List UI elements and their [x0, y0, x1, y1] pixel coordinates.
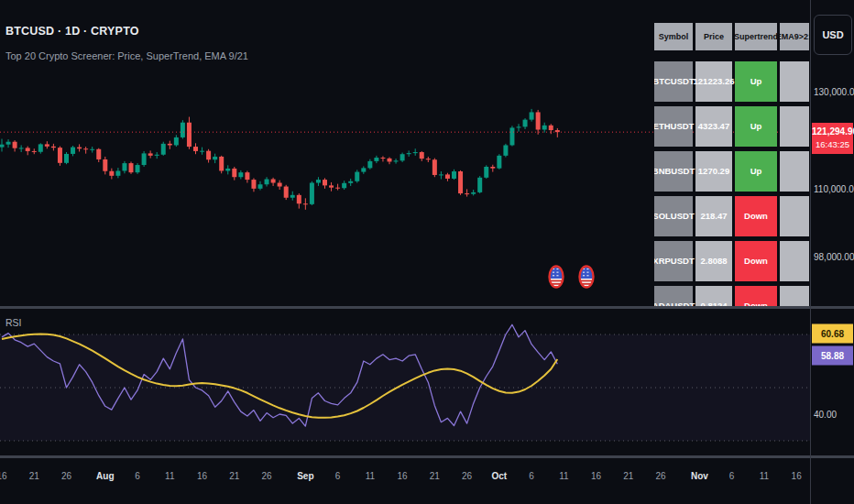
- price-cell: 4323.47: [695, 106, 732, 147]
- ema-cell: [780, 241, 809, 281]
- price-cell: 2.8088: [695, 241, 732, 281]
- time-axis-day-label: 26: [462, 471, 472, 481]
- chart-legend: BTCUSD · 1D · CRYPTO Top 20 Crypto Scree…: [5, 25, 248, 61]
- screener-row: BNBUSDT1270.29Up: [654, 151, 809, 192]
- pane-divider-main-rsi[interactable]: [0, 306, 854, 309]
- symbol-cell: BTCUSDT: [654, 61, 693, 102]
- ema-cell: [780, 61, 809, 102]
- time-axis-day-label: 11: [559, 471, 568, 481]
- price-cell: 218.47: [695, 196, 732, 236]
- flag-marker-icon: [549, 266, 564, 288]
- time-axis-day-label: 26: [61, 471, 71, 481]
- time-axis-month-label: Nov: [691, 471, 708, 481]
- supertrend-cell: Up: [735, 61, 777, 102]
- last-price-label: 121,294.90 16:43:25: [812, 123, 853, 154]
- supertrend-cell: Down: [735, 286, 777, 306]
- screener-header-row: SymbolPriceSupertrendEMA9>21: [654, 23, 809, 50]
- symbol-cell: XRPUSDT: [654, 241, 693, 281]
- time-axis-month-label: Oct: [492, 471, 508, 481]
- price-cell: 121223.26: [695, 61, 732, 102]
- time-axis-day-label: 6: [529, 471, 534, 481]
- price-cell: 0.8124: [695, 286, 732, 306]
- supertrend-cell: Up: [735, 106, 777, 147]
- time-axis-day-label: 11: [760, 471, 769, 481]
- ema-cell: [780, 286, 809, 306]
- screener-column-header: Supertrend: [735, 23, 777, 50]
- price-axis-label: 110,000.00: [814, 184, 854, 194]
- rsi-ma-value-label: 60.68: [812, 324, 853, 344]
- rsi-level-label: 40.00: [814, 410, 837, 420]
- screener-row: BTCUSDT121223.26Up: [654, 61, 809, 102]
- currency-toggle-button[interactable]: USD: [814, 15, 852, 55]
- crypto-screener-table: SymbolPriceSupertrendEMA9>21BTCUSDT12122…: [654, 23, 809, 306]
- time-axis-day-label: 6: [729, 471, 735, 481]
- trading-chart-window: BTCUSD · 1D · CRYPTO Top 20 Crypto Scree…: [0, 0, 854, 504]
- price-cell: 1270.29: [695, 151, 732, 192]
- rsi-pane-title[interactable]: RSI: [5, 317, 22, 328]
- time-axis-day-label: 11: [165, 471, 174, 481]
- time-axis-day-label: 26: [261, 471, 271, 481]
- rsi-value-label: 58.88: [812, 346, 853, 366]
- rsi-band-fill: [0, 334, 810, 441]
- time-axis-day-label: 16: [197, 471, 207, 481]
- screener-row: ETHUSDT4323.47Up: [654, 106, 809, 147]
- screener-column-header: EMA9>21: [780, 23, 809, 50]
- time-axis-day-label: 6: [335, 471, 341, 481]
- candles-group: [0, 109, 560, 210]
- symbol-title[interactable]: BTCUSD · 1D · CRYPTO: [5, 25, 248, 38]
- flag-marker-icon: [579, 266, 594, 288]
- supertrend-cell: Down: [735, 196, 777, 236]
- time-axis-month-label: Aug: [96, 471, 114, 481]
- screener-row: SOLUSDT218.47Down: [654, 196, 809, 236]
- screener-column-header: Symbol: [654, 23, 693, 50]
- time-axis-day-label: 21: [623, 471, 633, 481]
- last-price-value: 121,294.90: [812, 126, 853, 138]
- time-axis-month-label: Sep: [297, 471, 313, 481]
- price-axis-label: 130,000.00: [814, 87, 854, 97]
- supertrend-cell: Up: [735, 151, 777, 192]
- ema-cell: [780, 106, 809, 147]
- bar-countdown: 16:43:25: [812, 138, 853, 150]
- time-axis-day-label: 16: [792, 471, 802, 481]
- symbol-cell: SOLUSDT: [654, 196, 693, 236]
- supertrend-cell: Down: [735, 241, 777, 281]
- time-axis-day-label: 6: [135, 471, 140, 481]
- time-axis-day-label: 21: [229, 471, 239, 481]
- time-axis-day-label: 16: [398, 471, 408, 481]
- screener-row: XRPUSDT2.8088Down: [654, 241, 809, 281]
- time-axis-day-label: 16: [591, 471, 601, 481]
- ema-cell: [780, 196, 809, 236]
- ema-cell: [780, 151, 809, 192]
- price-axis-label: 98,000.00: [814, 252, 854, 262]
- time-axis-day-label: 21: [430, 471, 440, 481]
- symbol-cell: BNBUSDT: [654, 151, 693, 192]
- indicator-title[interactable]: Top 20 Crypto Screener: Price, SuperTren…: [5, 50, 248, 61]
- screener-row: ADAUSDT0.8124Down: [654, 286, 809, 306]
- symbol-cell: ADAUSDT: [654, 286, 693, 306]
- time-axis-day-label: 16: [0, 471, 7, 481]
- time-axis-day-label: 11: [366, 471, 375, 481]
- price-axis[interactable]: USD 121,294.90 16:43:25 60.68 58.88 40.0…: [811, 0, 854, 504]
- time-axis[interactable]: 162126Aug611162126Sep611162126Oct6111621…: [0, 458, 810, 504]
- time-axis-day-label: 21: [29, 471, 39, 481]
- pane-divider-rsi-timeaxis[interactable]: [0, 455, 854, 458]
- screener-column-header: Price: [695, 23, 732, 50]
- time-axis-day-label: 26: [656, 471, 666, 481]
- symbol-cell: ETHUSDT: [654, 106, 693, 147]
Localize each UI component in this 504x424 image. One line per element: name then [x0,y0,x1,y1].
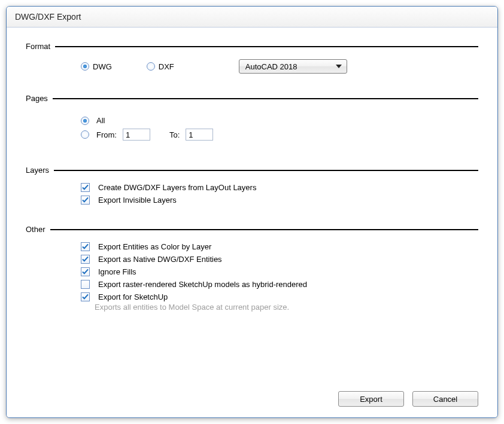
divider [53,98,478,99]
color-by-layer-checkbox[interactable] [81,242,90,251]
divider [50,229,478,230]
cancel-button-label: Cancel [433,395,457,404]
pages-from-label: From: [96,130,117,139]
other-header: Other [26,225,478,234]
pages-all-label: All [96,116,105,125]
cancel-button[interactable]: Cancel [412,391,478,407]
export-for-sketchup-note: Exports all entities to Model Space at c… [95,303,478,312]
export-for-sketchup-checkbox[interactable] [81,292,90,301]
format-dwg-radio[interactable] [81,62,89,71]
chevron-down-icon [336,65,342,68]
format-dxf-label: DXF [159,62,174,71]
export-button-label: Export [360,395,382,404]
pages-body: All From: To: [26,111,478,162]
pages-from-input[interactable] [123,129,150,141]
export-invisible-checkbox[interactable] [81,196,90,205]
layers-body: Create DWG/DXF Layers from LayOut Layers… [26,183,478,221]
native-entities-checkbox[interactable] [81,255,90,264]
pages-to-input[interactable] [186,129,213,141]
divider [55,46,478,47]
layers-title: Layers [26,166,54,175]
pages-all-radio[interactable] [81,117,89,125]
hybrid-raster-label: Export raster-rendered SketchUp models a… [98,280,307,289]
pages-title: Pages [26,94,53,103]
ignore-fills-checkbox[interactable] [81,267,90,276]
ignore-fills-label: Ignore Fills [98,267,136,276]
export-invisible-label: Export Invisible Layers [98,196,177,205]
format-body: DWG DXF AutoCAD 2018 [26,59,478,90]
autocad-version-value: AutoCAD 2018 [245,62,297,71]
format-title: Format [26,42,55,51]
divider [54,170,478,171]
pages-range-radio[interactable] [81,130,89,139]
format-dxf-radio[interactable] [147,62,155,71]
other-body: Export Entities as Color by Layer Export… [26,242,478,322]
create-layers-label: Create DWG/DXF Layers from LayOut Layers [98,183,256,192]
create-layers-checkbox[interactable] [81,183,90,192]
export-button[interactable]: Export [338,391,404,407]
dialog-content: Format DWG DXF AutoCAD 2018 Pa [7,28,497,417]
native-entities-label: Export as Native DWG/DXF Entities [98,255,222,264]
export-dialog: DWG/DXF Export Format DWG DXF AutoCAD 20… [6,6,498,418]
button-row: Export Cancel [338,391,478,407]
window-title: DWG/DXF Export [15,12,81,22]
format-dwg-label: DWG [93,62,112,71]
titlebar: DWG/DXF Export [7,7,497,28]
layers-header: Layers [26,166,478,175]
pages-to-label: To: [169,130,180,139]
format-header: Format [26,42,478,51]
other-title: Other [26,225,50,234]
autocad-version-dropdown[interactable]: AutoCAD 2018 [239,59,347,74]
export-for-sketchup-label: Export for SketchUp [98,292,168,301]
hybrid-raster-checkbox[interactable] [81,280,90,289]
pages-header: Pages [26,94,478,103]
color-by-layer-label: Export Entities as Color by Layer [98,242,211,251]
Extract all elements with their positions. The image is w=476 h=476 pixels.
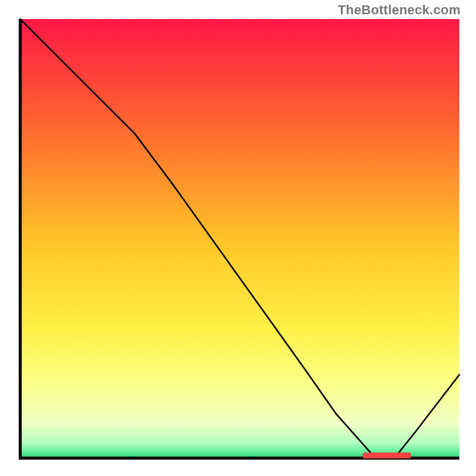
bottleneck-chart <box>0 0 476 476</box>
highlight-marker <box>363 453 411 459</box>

• [REQUIRED WORK]
Which lines of the data above contain the string "month"? Copy each of them.

• [SOLUTION BELOW]
- time-axis-month-label: Nov: [691, 471, 708, 481]
- time-axis-month-label: Oct: [492, 471, 508, 481]
- time-axis-month-label: Aug: [96, 471, 114, 481]
- time-axis-month-label: Sep: [297, 471, 313, 481]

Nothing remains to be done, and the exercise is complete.